As reportagens da televisão dizem também que pessoas em toda a Rússia estão a apoiar o que o Kremlin chama de "operação militar especial" na Ucrânia, formando filas de carros, nos quais exibem as bandeiras tricolores (branco, azul e vermelho) russas.
Ou os cidadãos se juntam em pátios e formam uma grande letra 'Z' - até aconteceu com crianças com doenças terminais -, que se tornou um símbolo dos militares russos. Ou se reúnem em parques de estacionamento, cantando: "Nós não abandonamos os nossos".
Um pivot do canal estatal Rússia 24 citou os nomes das cidades que realizam essas manifestações. "Petropavlovsk-Kamchatsky, Chelyabinsk, Yekaterinburg, Stavropol, Tula - manifestações em massa em apoio à operação especial ocorreram nestas e em muitas outras cidades em todo o país", assinalou.
Noutro bloco informativo não muito diferente, um repórter adiantou que os motoristas têm colado "as letras 'Z' e 'V', retratadas em viaturas militares russas, nos seus carros em manifestações espontâneas [...] em todas as cidades" do país, como "sinal de solidariedade, apoio e orgulho pela coragem dos soldados russos".
Russian propaganda on state television versus reality. pic.twitter.com/HYTrs6p1ol
— Alexander S. Vindman (@AVindman) March 9, 2022
Demorou vários dias após o início da invasão de 24 de fevereiro para a Rússia preparar a campanha que descreve o que diz ser um amplo apoio público ao ataque que já matou milhares de soldados e civis na Ucrânia e forçou mais de dois milhões a deixarem o país.
Analistas políticos dizem que os russos estão de facto a unir-se em torno da pátria, mas a grande questão é quanto tempo esse apoio vai durar face às sanções do Ocidente incapacitantes e da deterioração das condições de vida, ou se vai acabar por traduzir-se num maior apoio ao Presidente da Rússia, Vladimir Putin.
"Um número significativo de russos percebe [...] como a Rússia se encontra num grande desafio e, nessas condições, não deve fazer frente às autoridades", disse à AP a fundadora do think-tank R.Politikl, Tatyana Stanovaya.
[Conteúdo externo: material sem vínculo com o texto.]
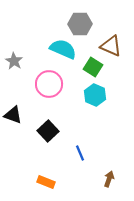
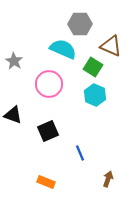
black square: rotated 20 degrees clockwise
brown arrow: moved 1 px left
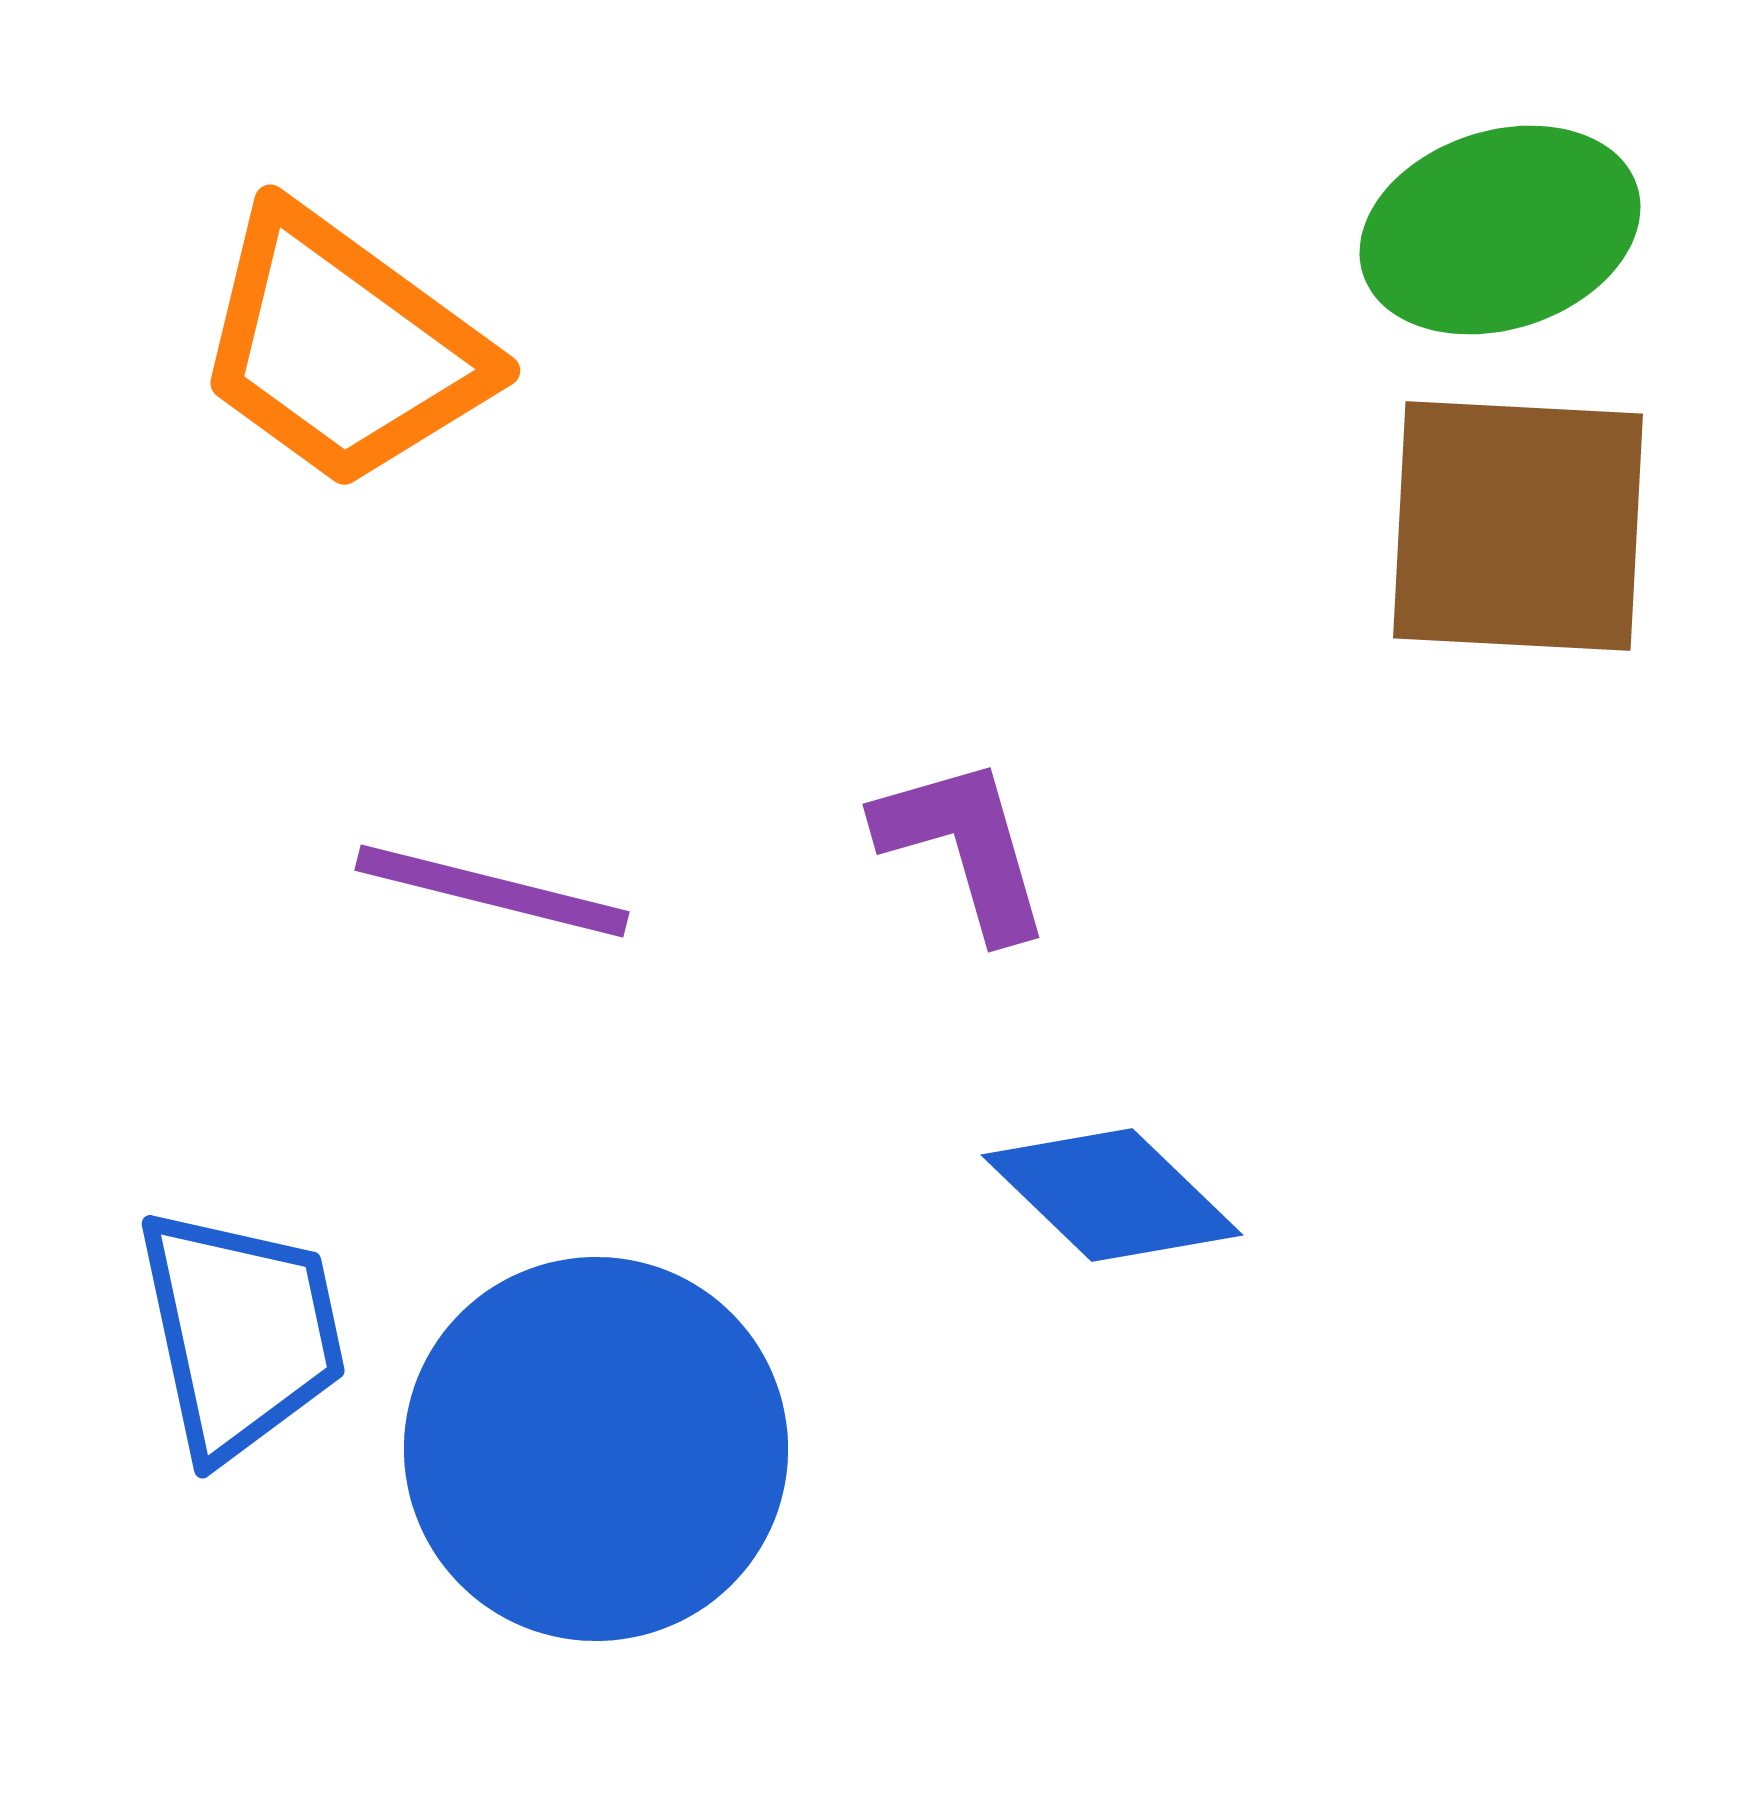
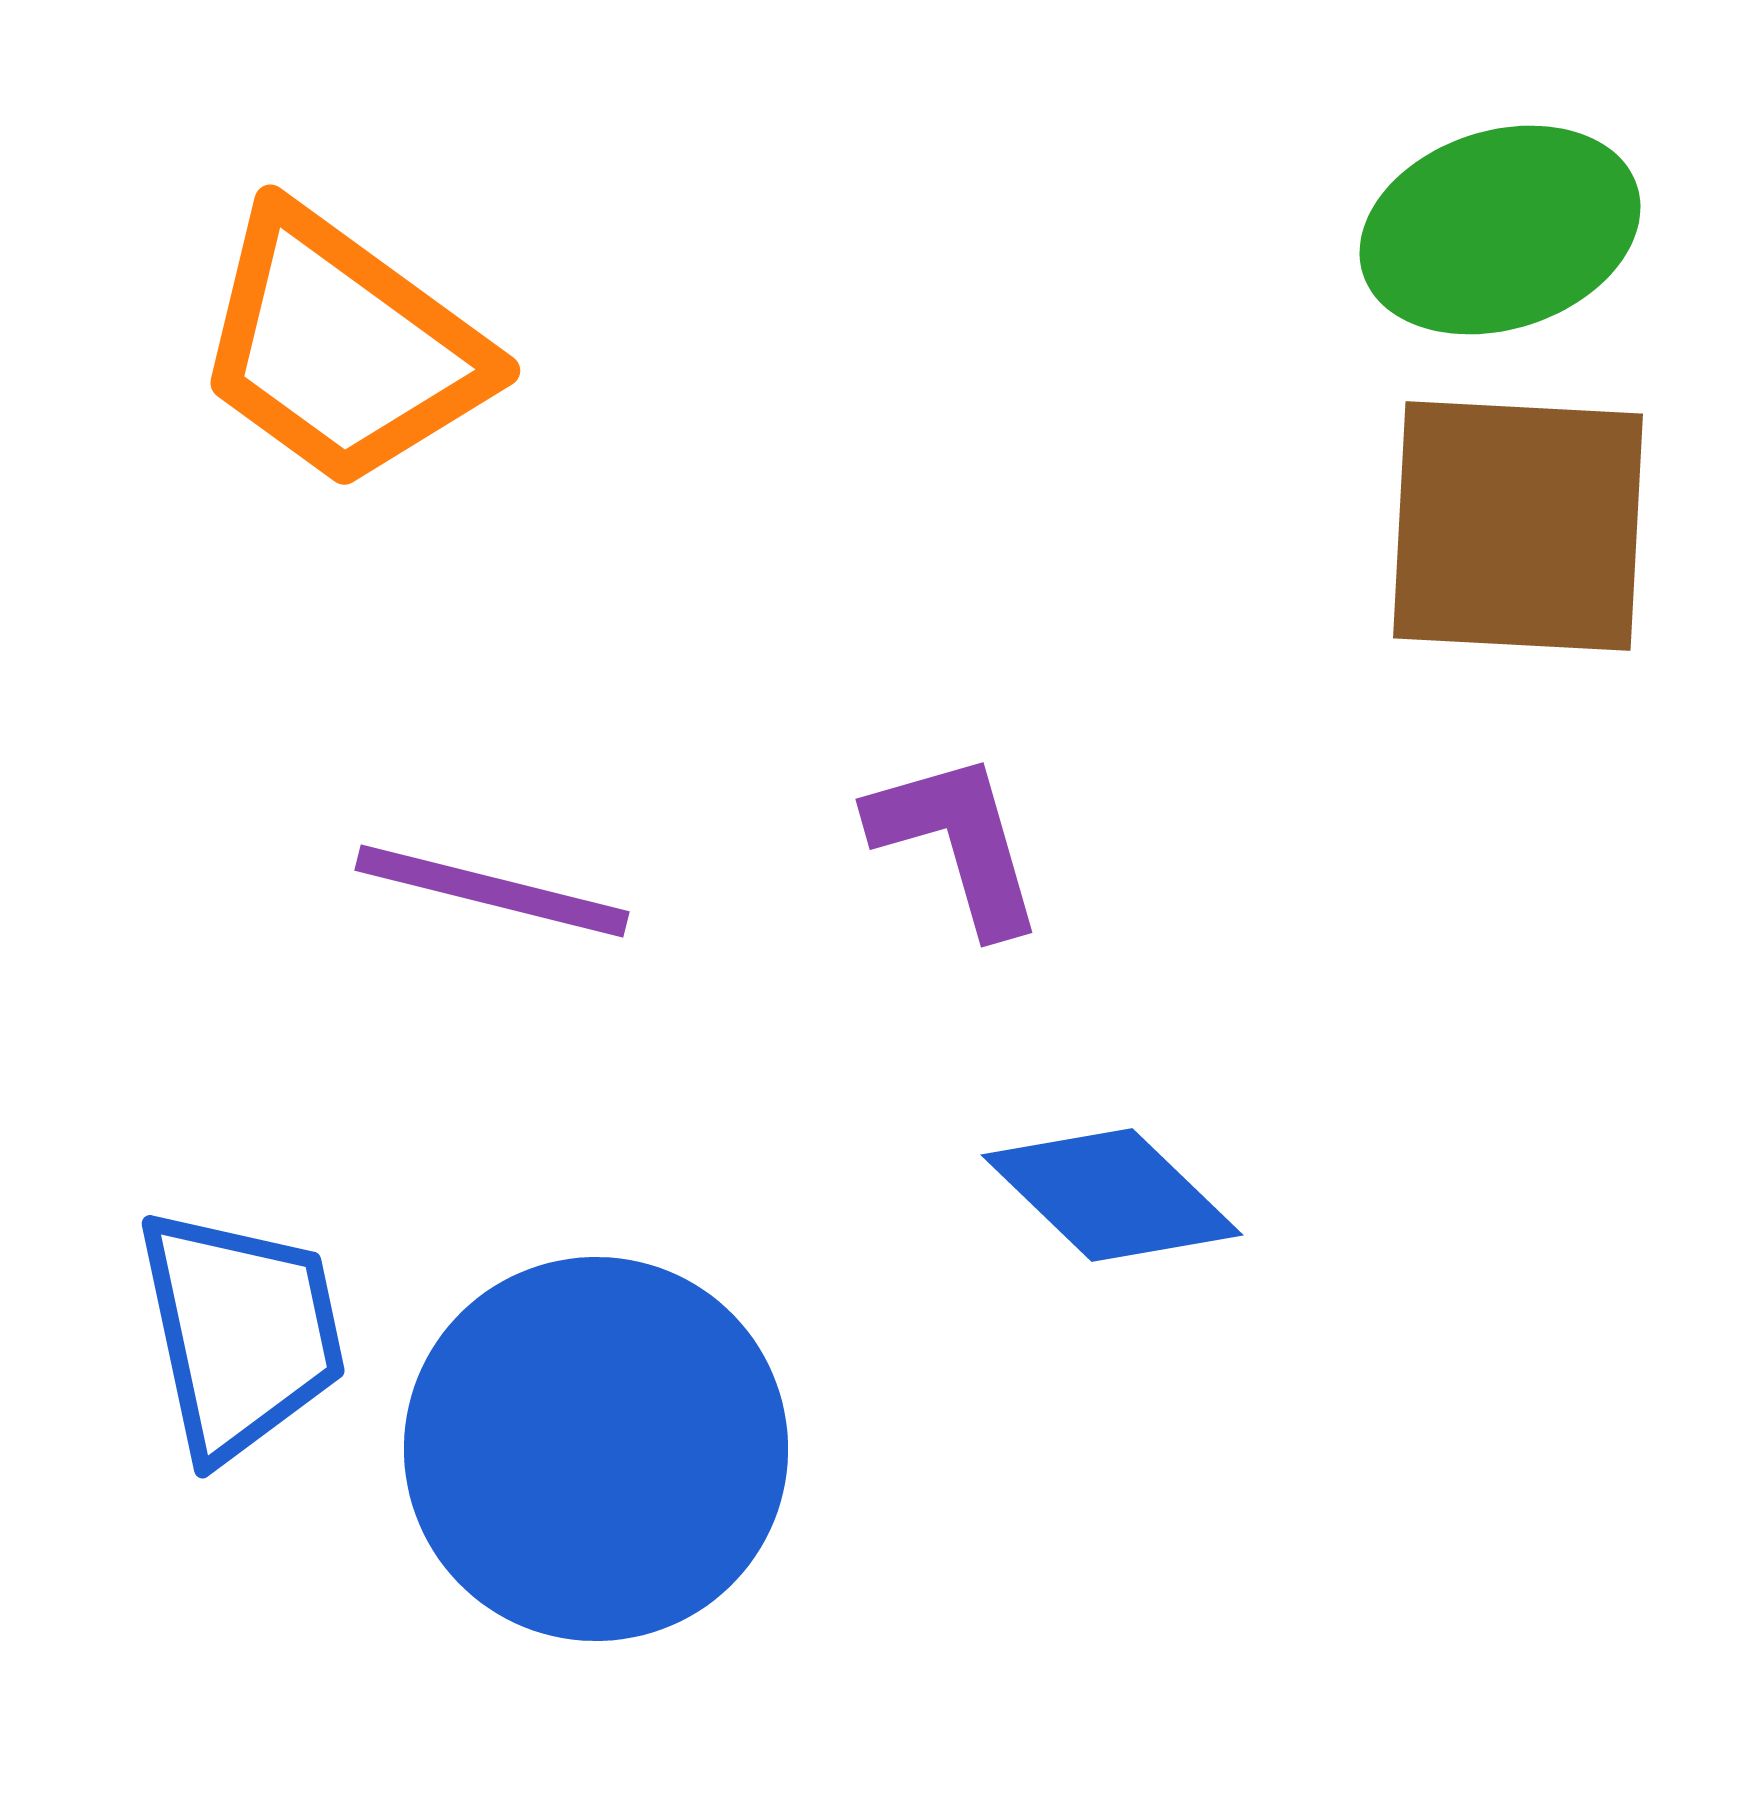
purple L-shape: moved 7 px left, 5 px up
Na tentativa de controlar a narrativa, o Kremlin bloqueou a maioria dos meios de comunicação social independentes russos e forçou os restantes a pararem a cobertura da guerra, com ameaças de acusação e prisão por reportagens que se desviam do critério oficial.
A cadeia de televisão RT anunciou que estava a vender camisolas com a letra "Z" para apoiar as tropas russas.
Autoridades e a televisão do Estado insistem que os soldados russos têm como alvo apenas instalações militares na Ucrânia, culpando quaisquer ataques a civis ao que chamam de "neonazis" no Governo de Kiev, apesar de o chefe de Estado ucraniano, Volodymyr Zelensky, ser judeu.
Para o investigador sénior do Programa Rússia e Eurásia da Chatham House Nikolai Petrov, com fontes de informação independentes canceladas, é mais fácil para os russos acreditarem na retórica do Kremlin.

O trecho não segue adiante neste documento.